Lesson 1:
It doesn't matter how exhausted or sleep deprived you are. If you want your content to do its job, you need to do your best with its every aspect and element.
I put so much effort into my posts, but I slacked on the very last but very important step, and it cost me quite some subscribers.
Take a break if you need. Do it tomorrow. But do it right.
Lesson 2:
Meta titles and meta descriptions are super important. If the door to your beautiful house is shabby and has no clear sign, nobody will enter it.
How to write meta titles and meta descriptions that people also click on
1). Indicate the relevancy of your post to the searcher's intent.
Make sure the keywords you are optimizing your post for appear close to the beginning.
2). Don't be afraid to use specific terms that will make it appealing to those 20-30% who would love your content.
If you don't make it clear in the title and description, people who won't be interested may click anyways but bounce soon because of the content itself. This will lower your click-through-rate, which will have negative impact on your ranking.
3). If you can't be clever and clear at the same time: Be clear. Don't be clever.
4). Describe a strong benefit or evoke any kind of emotion that will give the searcher an extra incentive to click on your post - curiosity, surprise, etc.
Do this in the next 5 minutes to get more organic traffic by next week
- Open your Google Search Console (former Webmaster Tools).
- Go to Search Traffic -> Search Analytics.
- Check the boxes "Clicks", "Impressions" and "CTR" (click-through-rate) in the first row, and select "Pages" in the second row.
- Sort the results by CTR, descending to see what pages have the lowest CRT.
- Select the pages that are already ranking and getting some impressions daily, and change the meta titles and meta descriptions of those pages the way I just described.
- Check back on your stats in a week to see whether there was some improvement.
Sometimes getting more organic traffic is as easy as fixing some basic mistakes :)
This would be it from me for the week.

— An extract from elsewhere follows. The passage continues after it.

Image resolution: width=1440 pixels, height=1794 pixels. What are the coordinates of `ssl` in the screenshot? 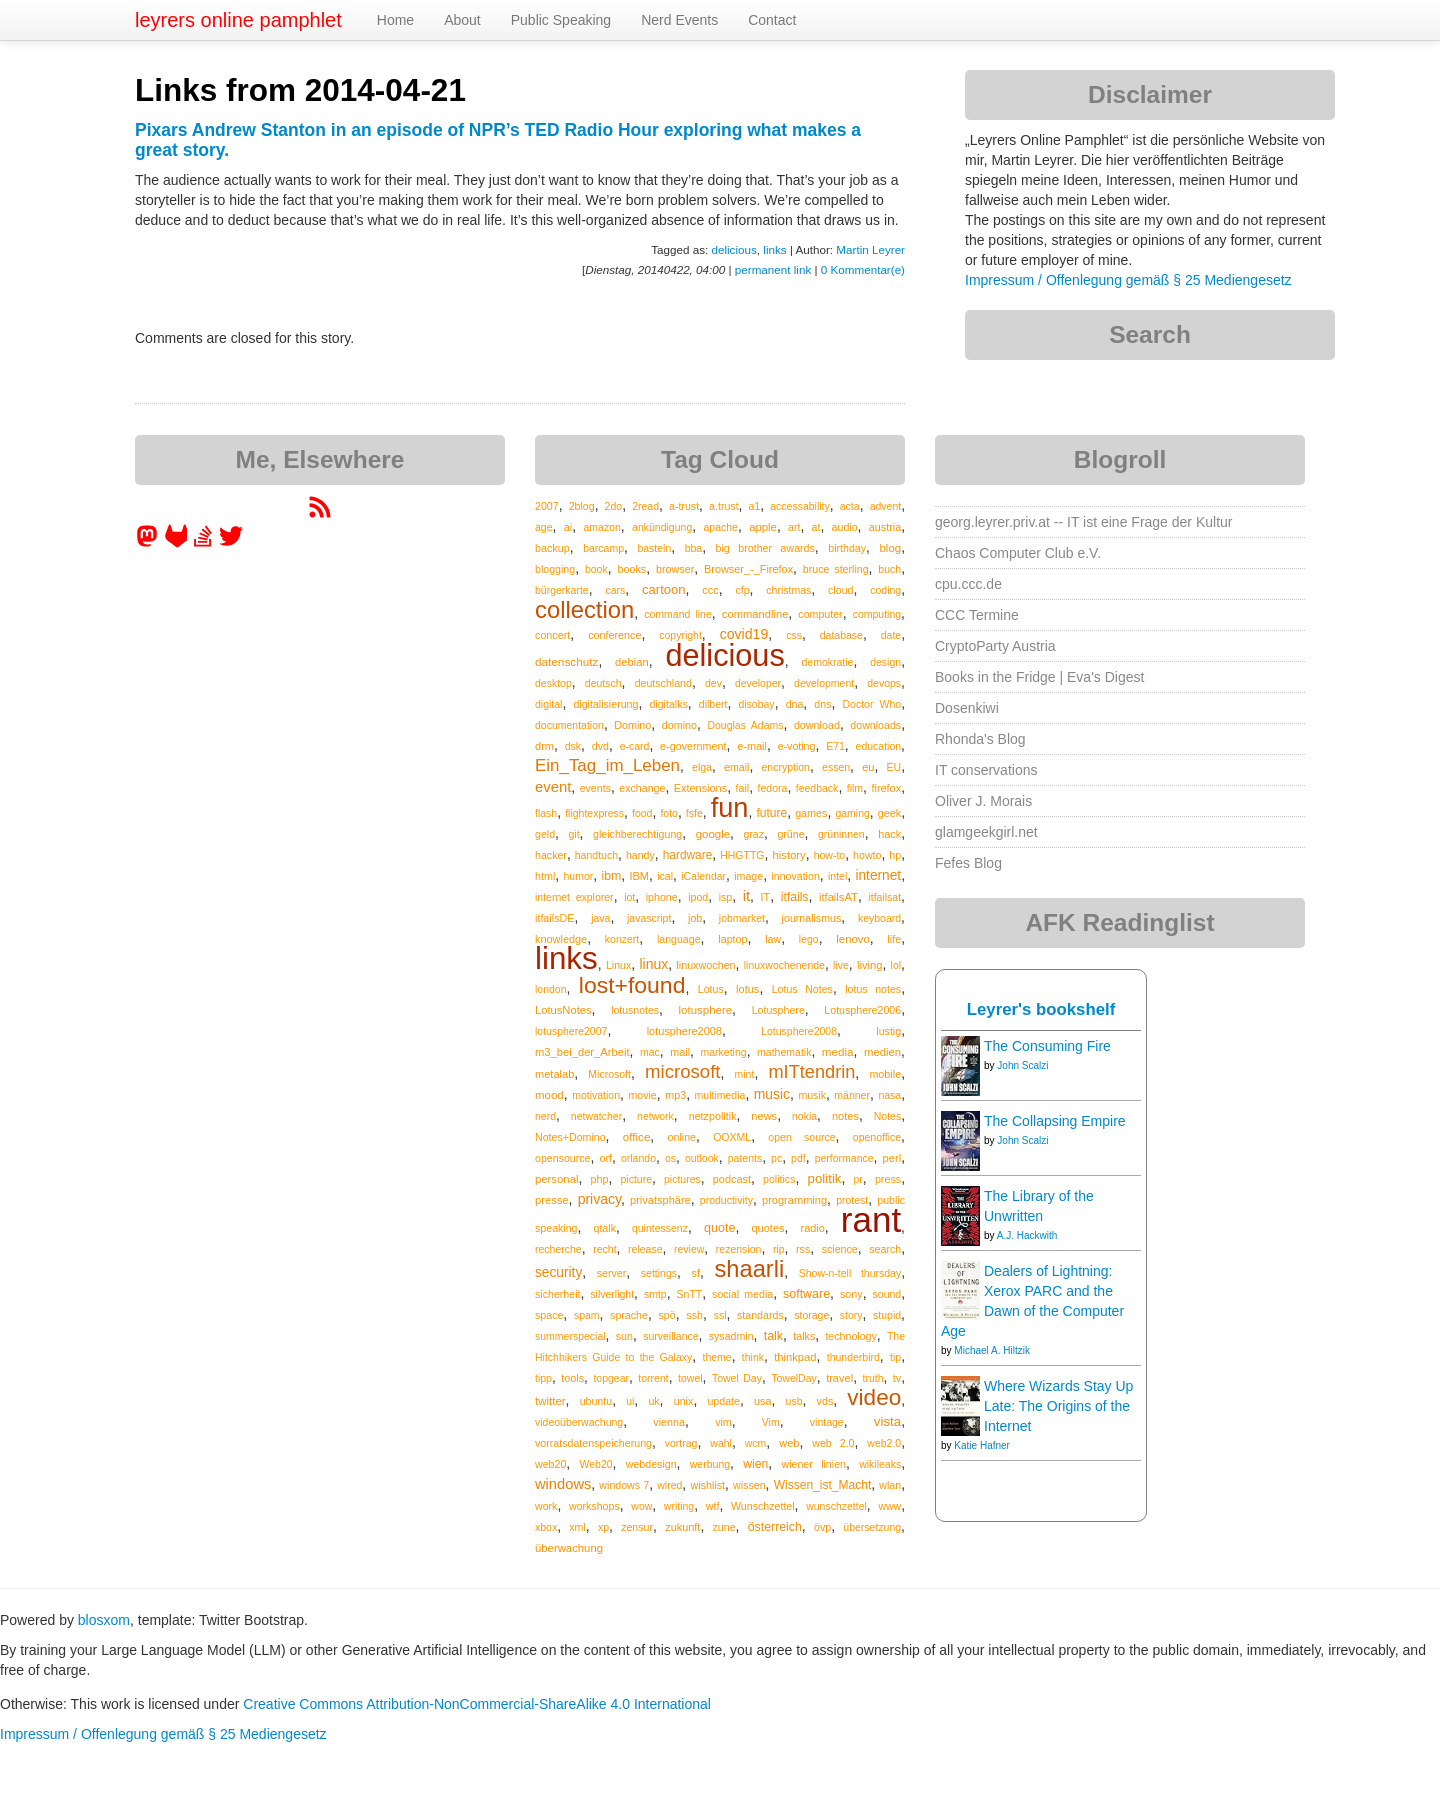 It's located at (720, 1315).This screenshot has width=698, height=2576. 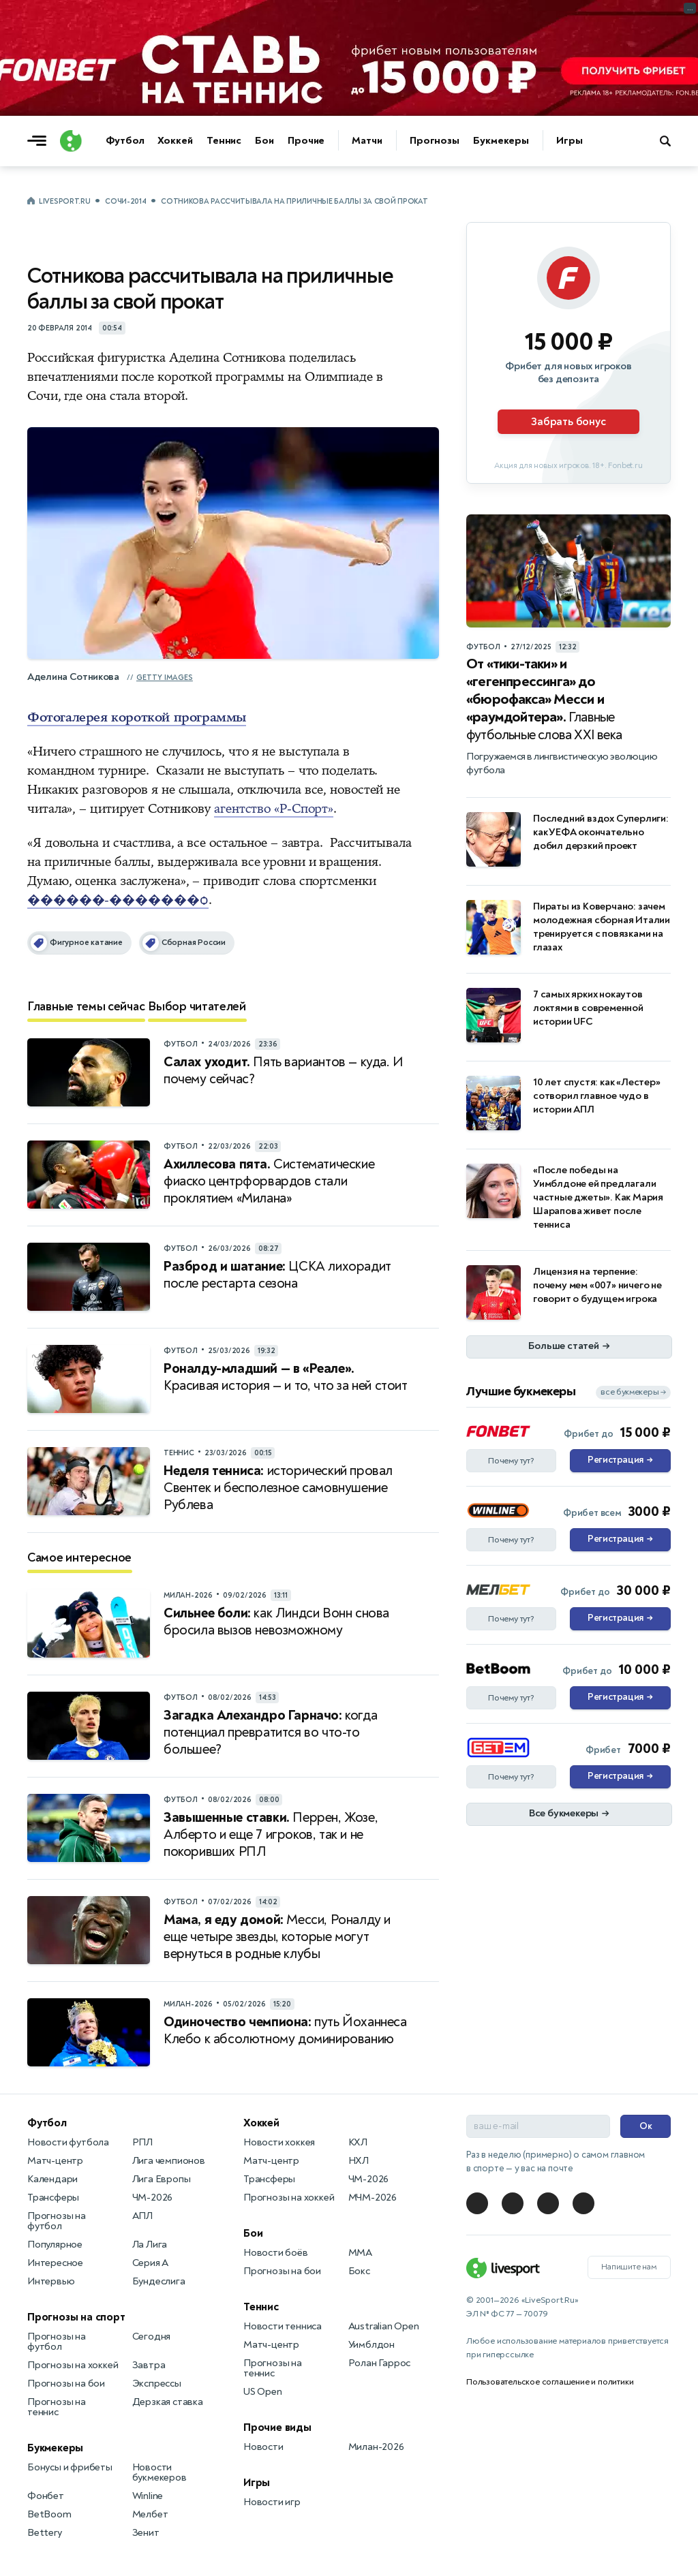 What do you see at coordinates (45, 2495) in the screenshot?
I see `Фонбет` at bounding box center [45, 2495].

So much for the *short* story. On the other hand, my last post was 4000+ words, so this here is definitely shortER.
Write to me if you have any questions / comments (some of you do, and I find it great).
Have a great week,
Gill (you know, from gillandrews.com)
P.S. Almost forgot:
A really cool tip re great meta description: Google your keywords and check out the meta descriptions for the relevant ads. Those ads were optimized to have a high CTR. See if you can adopt some of their points for your meta descriptions.